Treatment with metformin was associated with a reduction in asthma attacks among patients with asthma and type 2 diabetes, with additional reductions observed with the use of GLP-1 receptor agonists, according to a self-controlled case series and population-based cohort study.
Among over 12,000 patients, use of metformin was associated with fewer asthma attacks in both the self-controlled case series analysis (incidence rate ratio [IRR] 0.68, 95% CI 0.62-0.75) and an analysis of a new user cohort with inverse probability of treatment weighting (IPTW; HR 0.76, 95% CI 0.67-0.85), reported Chloe I. Bloom, MSc, PhD, of Imperial College London, and colleagues in JAMA Internal Medicine.
Of the other antidiabetic medications evaluated, only GLP-1 receptor agonists appeared to have an additive association (IRR 0.60, 95% CI 0.49-0.73).
“Metformin had a surprisingly strong effect, reducing asthma attacks by about 30%. Furthermore, it didn’t seem to be affected by metabolic factors [body mass index (BMI), glycemic control] or asthma phenotype [type 2 inflammation, asthma severity],” Bloom told MedPage Today.
“We also saw a huge effect from adding GLP-1s, with an additional 40% reduction in asthma attacks. These two diabetes medications together therefore appear to be more effective than asthma biologics,” she added.
Many asthma patients also have type 2 diabetes, and are at higher risk for asthma attacks. Previous studies have suggested that metformin and GLP-1 receptor agonists may reduce these attacks.
“Many asthma patients have comorbid metabolic conditions; we need to be thinking about this in our routine asthma care,” Bloom said. “The landscape for treating metabolic conditions is rapidly changing, [and] many of these medications could treat both asthma and their metabolic condition.
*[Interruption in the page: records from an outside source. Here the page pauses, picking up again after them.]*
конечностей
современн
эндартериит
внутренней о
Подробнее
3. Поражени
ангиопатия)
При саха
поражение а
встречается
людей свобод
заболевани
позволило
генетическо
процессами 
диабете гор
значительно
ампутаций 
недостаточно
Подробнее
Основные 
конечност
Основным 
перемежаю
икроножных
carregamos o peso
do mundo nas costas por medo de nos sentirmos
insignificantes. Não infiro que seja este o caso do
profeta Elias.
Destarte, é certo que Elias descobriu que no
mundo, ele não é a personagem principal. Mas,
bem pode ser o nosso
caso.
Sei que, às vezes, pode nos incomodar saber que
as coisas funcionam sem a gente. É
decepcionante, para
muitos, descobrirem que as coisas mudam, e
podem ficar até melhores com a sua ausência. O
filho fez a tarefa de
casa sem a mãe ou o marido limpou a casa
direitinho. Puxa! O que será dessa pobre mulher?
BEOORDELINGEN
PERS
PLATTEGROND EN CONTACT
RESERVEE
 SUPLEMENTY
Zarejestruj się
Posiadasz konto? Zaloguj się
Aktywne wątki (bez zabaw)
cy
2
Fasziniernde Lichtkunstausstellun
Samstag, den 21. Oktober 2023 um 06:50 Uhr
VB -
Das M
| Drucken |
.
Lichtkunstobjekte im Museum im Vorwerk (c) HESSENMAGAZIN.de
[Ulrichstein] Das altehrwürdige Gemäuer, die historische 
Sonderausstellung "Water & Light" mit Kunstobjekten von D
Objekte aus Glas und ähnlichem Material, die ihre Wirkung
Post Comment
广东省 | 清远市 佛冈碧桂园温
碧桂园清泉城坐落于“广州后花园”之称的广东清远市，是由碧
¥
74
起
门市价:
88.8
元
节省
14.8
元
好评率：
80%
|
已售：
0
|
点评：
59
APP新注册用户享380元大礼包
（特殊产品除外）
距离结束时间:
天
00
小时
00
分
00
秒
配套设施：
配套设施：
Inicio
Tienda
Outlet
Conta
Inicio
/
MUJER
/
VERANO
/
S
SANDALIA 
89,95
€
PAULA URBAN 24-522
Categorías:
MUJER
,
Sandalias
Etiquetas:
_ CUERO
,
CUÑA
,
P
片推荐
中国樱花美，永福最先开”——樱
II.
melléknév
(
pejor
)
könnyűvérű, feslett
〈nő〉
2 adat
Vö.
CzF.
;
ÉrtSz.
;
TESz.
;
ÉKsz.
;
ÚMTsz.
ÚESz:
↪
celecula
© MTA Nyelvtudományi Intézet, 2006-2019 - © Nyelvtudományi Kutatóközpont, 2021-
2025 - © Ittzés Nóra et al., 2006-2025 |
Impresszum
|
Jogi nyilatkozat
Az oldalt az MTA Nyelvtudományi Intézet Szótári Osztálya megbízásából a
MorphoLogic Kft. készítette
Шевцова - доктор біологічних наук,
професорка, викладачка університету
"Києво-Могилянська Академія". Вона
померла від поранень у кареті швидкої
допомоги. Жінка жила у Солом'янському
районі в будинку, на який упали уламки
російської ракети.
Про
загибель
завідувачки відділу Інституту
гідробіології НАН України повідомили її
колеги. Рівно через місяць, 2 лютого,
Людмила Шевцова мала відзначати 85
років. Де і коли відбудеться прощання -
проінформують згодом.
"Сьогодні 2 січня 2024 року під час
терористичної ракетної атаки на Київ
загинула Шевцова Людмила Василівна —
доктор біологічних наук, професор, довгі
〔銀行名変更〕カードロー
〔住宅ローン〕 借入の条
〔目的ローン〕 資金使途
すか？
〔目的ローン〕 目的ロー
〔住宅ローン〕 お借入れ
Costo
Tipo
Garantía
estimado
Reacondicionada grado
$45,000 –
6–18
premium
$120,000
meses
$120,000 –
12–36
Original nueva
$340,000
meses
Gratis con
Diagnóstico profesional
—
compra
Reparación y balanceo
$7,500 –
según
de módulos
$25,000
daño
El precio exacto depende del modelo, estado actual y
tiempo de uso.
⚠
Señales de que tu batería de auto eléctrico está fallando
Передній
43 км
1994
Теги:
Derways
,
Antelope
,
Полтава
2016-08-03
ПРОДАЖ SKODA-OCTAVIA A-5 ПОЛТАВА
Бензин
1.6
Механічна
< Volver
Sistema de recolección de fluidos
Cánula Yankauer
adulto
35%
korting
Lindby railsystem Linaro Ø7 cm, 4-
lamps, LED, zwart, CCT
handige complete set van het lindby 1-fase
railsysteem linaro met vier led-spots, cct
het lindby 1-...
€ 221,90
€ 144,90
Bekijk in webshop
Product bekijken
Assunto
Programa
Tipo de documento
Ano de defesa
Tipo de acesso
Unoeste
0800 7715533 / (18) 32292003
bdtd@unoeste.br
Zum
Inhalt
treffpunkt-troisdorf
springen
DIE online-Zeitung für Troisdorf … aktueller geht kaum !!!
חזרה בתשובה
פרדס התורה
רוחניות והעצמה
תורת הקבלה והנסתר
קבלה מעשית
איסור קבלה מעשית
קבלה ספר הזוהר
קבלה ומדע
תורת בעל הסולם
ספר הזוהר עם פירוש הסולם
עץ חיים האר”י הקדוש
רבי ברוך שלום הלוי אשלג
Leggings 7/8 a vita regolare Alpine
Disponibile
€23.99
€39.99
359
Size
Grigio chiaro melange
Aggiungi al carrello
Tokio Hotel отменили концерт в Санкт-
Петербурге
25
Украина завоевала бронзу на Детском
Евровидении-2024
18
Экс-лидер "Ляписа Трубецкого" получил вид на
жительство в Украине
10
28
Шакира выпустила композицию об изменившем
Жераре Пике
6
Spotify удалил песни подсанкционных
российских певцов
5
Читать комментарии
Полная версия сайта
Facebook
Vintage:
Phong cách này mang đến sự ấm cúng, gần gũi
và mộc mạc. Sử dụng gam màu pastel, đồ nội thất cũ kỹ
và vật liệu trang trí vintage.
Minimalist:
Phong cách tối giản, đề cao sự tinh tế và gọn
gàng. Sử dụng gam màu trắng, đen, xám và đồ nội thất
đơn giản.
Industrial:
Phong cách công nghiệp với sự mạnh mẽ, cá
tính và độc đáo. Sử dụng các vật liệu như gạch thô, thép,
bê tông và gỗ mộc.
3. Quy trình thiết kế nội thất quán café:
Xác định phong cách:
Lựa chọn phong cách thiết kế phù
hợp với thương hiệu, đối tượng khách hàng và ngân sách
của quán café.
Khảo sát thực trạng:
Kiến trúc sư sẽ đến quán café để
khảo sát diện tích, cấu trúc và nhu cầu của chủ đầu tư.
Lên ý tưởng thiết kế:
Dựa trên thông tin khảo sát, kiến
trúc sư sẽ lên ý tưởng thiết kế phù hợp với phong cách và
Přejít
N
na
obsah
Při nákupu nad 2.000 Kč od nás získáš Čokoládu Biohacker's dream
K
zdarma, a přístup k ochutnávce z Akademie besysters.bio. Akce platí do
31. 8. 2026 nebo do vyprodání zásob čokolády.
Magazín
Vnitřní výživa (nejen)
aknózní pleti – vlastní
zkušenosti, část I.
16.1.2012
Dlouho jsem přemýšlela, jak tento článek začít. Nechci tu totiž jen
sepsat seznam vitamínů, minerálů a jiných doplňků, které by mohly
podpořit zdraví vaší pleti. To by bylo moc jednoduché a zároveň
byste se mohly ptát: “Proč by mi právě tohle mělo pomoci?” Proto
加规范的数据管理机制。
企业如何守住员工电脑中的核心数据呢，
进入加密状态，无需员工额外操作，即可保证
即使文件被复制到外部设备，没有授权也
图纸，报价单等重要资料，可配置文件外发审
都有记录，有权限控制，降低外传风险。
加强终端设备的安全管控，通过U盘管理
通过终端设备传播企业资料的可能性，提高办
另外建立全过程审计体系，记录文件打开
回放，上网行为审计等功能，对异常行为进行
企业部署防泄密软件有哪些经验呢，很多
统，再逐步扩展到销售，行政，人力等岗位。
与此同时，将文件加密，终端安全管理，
Metformin is cheap, easily available, and an oral medication; these factors make it a very attractive drug to be repurposed for asthma.”
In an accompanying editorial, Katherine N. Cahill, MD, of Vanderbilt University Medical Center in Nashville, Tennessee, and Dinah Foer, MD, of Brigham and Women’s Hospital in Boston, wrote that the study findings suggest that asthma’s response to metformin in those with diabetes was independent of asthma inflammatory phenotypes, which predict clinical response to current therapies like biologics.
“In this regard, the [current] analyses … go beyond supporting the preferential use of these medications in patients with comorbid type 2 diabetes and asthma,” Cahill and Foer wrote, “raising the question if metformin and GLP-1RAs [receptor agonists] should be considered for asthma therapy without type 2 diabetes.”
They noted that there have been no similar phase III randomized trials of type 2 diabetes medications in a cohort with diabetes that evaluated chronic respiratory disease as a primary or secondary outcome. “This oversight may reflect our siloed biomedical enterprise, competing pharmaceutical industry interests, and the strong headwinds investigator-initiated trials face” in getting their trials off the ground, they wrote.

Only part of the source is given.